Bu düşünce karnımın kasılmasına neden oldu. Acımasızlık sularında tekinsizce yüzüyordum.
Neredesin anne? Kızın gerçekten başka birine bürünüyor. Eskisi gibi merhametini göstermiyor, birilerini öldürmekten çekinmeyecek bir hâle geldi. Bu beni korkutuyor.
"Bir duş al, kendine gel." dedi, Ömer. Bakışlarımı yerden çekip ona baktığımda, yüzünde donuk bir ifade olduğunu fark etmiştim. Haklıydı kendine göre ama beni de anlaması gerekiyordu. Onun yaraları vardı ve iyileşmemişti bile. Onu tehlikeye atarak yanımda götüremezdim.
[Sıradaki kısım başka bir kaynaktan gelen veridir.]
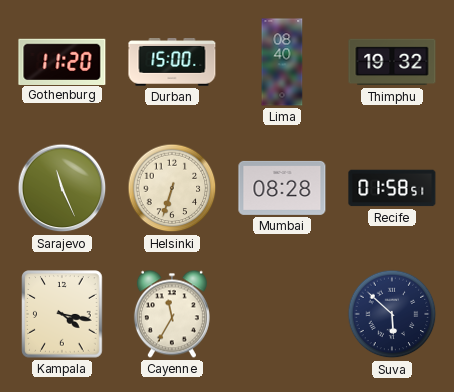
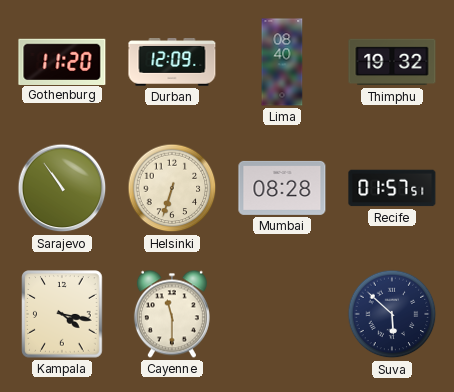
Durban: 15:00 -> 12:09
Sarajevo: 11:26 -> 10:54
Recife: 01:58 -> 01:57
Cayenne: 11:35 -> 11:30
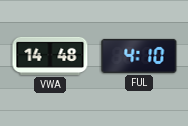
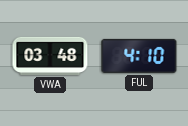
VWA: 14:48 -> 03:48
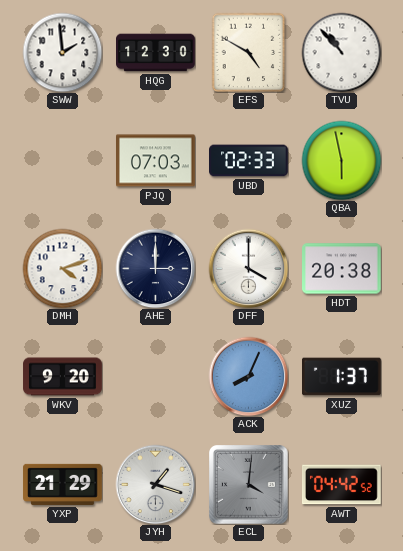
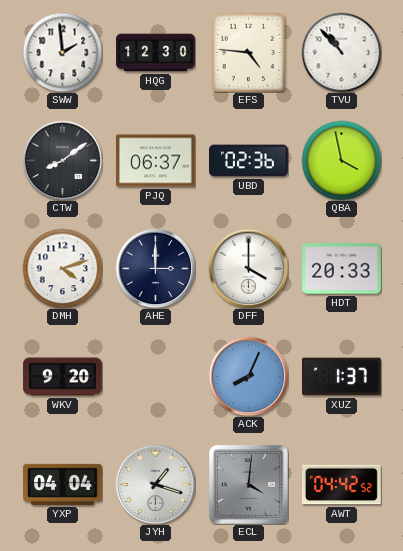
EFS: 4:50 -> 4:46
CTW: none -> 8:09
PJQ: 07:03 -> 06:37
UBD: 02:33 -> 02:36
QBA: 5:58 -> 3:58
HDT: 20:38 -> 20:33
YXP: 21:29 -> 04:04
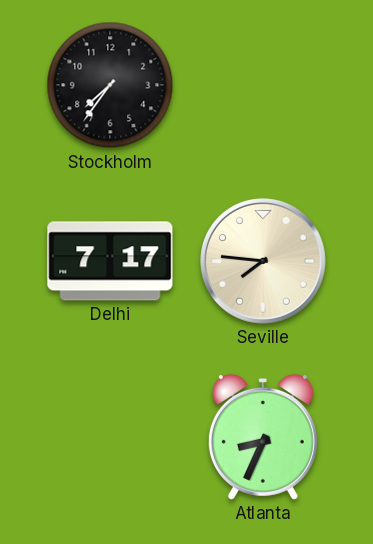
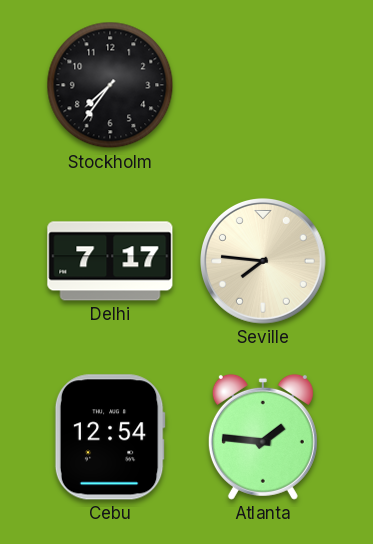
Cebu: none -> 12:54
Atlanta: 8:34 -> 1:46
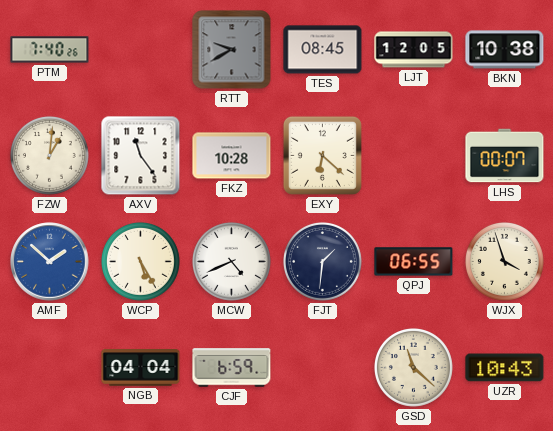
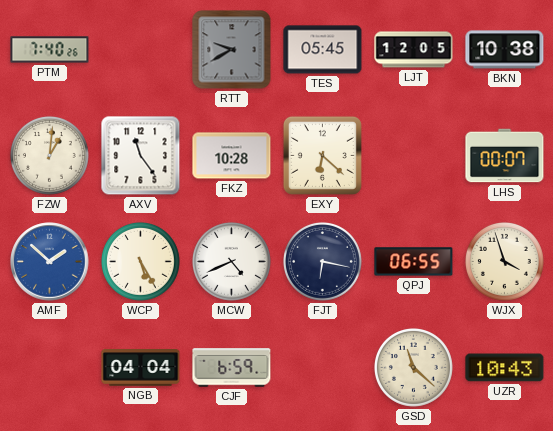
TES: 08:45 -> 05:45
FJT: 1:31 -> 6:17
Gerçi tehlikeye giren ben olmuştum, orası da ayrı bir konuydu.
Ayağa kalkıp merdivenlere doğru yöneldiğimde parmakları kolumu sıkıca sardı ve beni karşısına çekti. "Bir daha sakın," diye uyardı. "Sakın bir daha benden habersiz işler çevirme." Kolumu çektim ve ona bi̇r şey demeden üst kata çıktım.
Banyoya girmeden önce kabanımı çıkarttım ve yatağıma fırlattım. Sonrasında dolaba yöneldim. V yaka, ince, siyah bir kazak; siyah, bacaklarımı saran bir tayt ve iç çamaşırları çıkartıp yatağa koyduktan sonra usulca banyoya girdim.
Kısa bir duşun ardından banyodan çıktım ve hızla kıyafetlerimi giyinip saat çok geç olduğu için ve uykudan geberdiğim için yatağıma uzandım. Islak saçlarım yatakta dağılırken beni hasta edeceğinin farkındaydım fakat bunu umursamadım. Sadece uyumak ve üzerindeki bu kötü enerjiyi atmak istiyordum.
Gözlerim kapanırken kapının açılma sesini duydum. Ses çıkarmadan gözlerim kapalı yatağa yaklaşan adım seslerini dinledim. Ömer'in kokusu içimi huzurla kaplarken belime kadar örttüğüm yorganın omzuma kadar geldiğini hissettim. İri eli saçlarımı okşadı usulca, ruhum titredi o an.
Bana her dokunduğunda tüm duvarlarım yıkılıyor, benliğim altüst oluyordu.
Yatağın diğer tarafı çöktüğünde gözlerimi sakince araladım fakat ona dönmedim. Kolunu belimden aşağıya sarkıtıp dudaklarını enseme bastırdığında vücudum tamamen kasıldı. Gerim gerim gerilmiştim.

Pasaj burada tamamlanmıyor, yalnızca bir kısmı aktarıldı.